Work order -> Pick each line containing the word "Neuro" out of the data below.

Input for this task ->
┌──

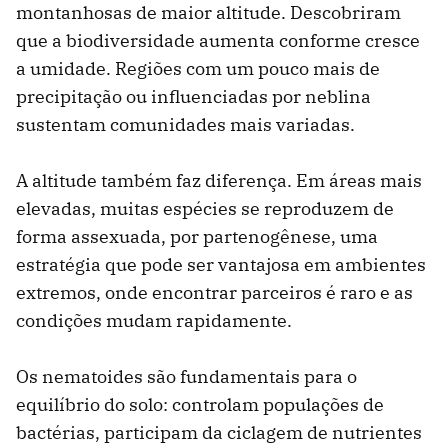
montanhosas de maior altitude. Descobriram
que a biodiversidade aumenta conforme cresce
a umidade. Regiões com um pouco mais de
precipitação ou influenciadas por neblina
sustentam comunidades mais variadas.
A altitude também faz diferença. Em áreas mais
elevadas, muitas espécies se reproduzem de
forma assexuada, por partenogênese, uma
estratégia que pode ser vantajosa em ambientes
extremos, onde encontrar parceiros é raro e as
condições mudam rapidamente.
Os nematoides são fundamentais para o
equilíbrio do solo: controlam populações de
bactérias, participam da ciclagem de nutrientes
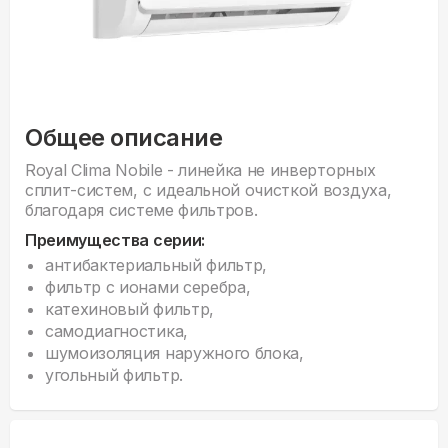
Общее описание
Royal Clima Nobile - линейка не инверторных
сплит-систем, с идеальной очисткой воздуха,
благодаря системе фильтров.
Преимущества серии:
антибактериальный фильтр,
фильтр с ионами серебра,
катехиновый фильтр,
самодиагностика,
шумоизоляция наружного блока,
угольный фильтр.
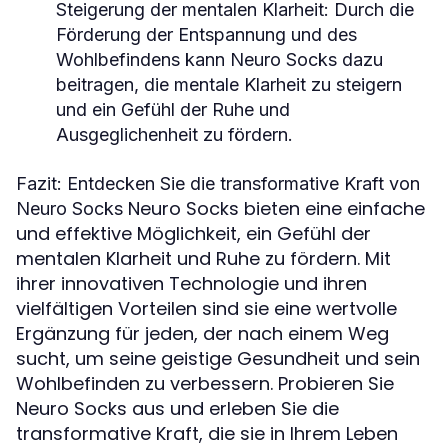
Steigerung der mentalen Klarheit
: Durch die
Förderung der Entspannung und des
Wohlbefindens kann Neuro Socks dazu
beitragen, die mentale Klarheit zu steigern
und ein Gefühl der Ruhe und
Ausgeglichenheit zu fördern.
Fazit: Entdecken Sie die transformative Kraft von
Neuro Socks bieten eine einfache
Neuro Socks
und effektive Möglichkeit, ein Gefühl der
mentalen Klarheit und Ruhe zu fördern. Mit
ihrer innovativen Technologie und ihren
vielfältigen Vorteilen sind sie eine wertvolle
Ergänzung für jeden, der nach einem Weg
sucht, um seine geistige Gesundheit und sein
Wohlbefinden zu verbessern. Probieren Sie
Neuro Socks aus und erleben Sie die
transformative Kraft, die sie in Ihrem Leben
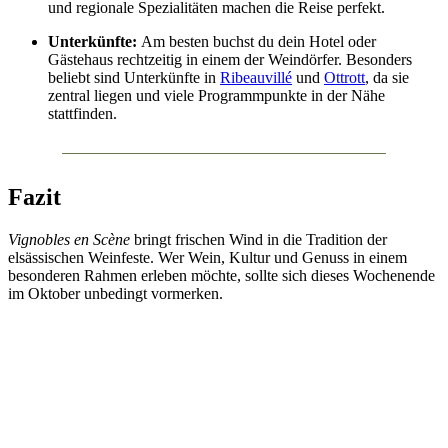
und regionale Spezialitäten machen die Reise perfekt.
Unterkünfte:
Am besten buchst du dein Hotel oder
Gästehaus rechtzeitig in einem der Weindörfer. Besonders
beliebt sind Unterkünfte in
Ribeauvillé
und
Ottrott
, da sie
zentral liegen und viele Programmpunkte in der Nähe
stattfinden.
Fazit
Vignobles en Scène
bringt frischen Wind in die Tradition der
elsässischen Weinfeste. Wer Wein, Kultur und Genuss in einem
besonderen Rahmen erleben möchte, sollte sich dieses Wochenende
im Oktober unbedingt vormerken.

└──

Exercise result ->
Wohlbefindens kann Neuro Socks dazu
Neuro Socks bieten eine einfache
Neuro Socks
Neuro Socks aus und erleben Sie die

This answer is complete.